Loup Bureau, le journaliste français de 27 ans, retenu depuis le 26 juillet en Turquie, a atterri ce dimanche à l'aéroport Roissy-Charles de Gaulle à bord du vol AF1391.

Loup Bureau à son arrivée à Paris
Loup Bureau à son arrivée à Paris © AFP / GEOFFROY VAN DER HASSELT

Sa libération avait été annoncé vendredi.

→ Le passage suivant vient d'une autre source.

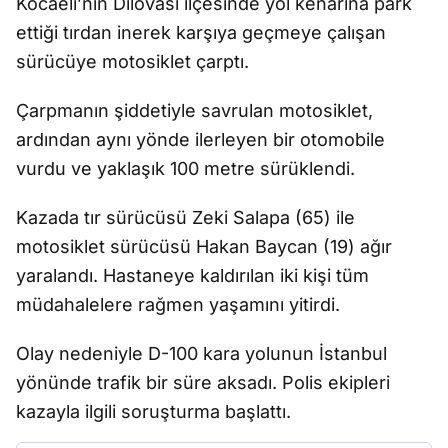
Kocaeli’nin Dilovası ilçesinde yol kenarına park
ettiği tırdan inerek karşıya geçmeye çalışan
sürücüye motosiklet çarptı.
Çarpmanın şiddetiyle savrulan motosiklet,
ardından aynı yönde ilerleyen bir otomobile
vurdu ve yaklaşık 100 metre sürüklendi.
Kazada tır sürücüsü Zeki Salapa (65) ile
motosiklet sürücüsü Hakan Baycan (19) ağır
yaralandı. Hastaneye kaldırılan iki kişi tüm
müdahalelere rağmen yaşamını yitirdi.
Olay nedeniyle D-100 kara yolunun İstanbul
yönünde trafik bir süre aksadı. Polis ekipleri
kazayla ilgili soruşturma başlattı.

A Istanbul, les autorités aéroportuaires turques ont fait embarquer Loup Bureau directement sur le tamac, pour éviter tout contact avec les médias.

A Roissy il a été accueilli au pavillon d'honneur de l'aéroport de Roissy, par des membres de sa famille, et en présence de la ministre de la culture, Françoise Nyssen.

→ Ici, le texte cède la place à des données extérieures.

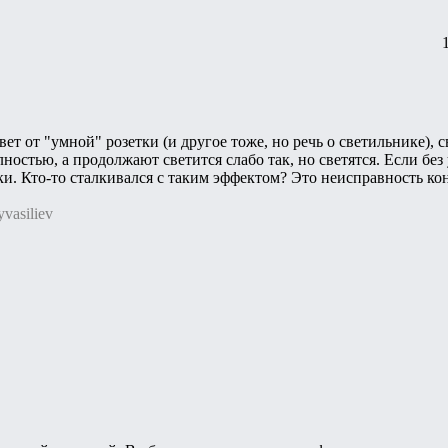
т от "умной" розетки (и другое тоже, но речь о светильнике), с
лностью, а продолжают светится слабо так, но светятся. Если без
ки. Кто-то сталкивался с таким эффектом? Это неисправность ко
vasiliev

Loup Bureau s'est dit "très soulagé d'être revenu" en France et "très fatigué", dans ses premières déclarations à la presse, peu après son arrivée à l'aéroport.

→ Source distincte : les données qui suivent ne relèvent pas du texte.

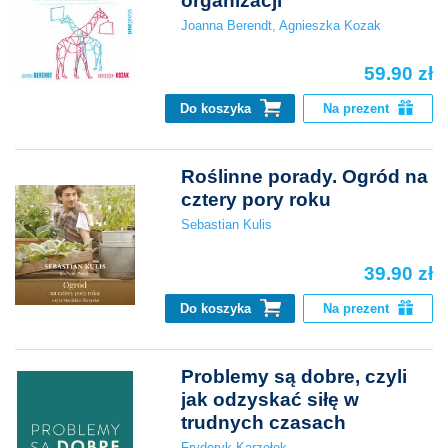
organizacji
Joanna Berendt
,
Agnieszka Kozak
59.90 zł
Do koszyka
Na prezent
Roślinne porady. Ogród na
cztery pory roku
Sebastian Kulis
39.90 zł
Do koszyka
Na prezent
Problemy są dobre, czyli
jak odzyskać siłę w
trudnych czasach
Fryderyk Karzełek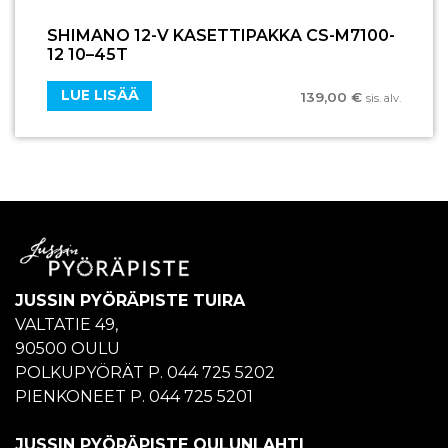
SHIMANO 12-V KASETTIPAKKA CS-M7100-
12 10–45T
LUE LISÄÄ
139,00
€
sis. alv.
JUSSIN PYÖRÄPISTE TUIRA
VALTATIE 49,
90500 OULU
POLKUPYÖRÄT P. 044 725 5202
PIENKONEET P. 044 725 5201
JUSSIN PYÖRÄPISTE OULUNLAHTI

"Je suis très fatigué mais très content d'être là", a-t-il dit, ajoutant qu'il avait été "jusqu'au bout dans l'incertitude de pouvoir partir". Ses conditions de détention étaient au départ "un peu compliquées" mais "à partir du moment où M. Macron a annoncé qu'il demandait ma libération, il y a eu des changements", a-t-il dit. "Les gardiens ont commencé à comprendre que je n'étais pas un terroriste, que les faits qui m'étaient reprochés n'étaient pas forcément vrais". En prison "j'ai été bien traité, j'avais de quoi manger, les gardiens étaient à ma disposition", a-t-il ajouté.

Le reporter indépendant de 27 ans, accusé par Ankara d'appartenance à "une organisation terroriste armée", est sous le coup d'une mesure d'expulsion.

Son avocat français Martin Pradel a quitté Sirnak, ville du sud-est de la Turquie où il était resté détenu 51 jours, pour se rendre à Diyarbakir, et ensuite gagner Istanbul, puis Paris.

Le père du reporter, Loïc Bureau, installé près de Nantes, s'est rendu à Paris dès samedi.

Cette libération, intervenue dans la foulée d'une visite du chef de la diplomatie Jean-Yves Le Drian à Ankara, est "un grand soulagement", s'était réjoui Emmanuel Macron. Fin août le président français avait demandé sa libération rapide à son homologue turc Recep Tayyip Erdogan.

L'avocat Martin Pradel indique que les uns et les autres ont plaidé pour faire comprendre aux autorités turques "tout le tort qu'elles se faisaient en persistant à emprisonner un journaliste français ".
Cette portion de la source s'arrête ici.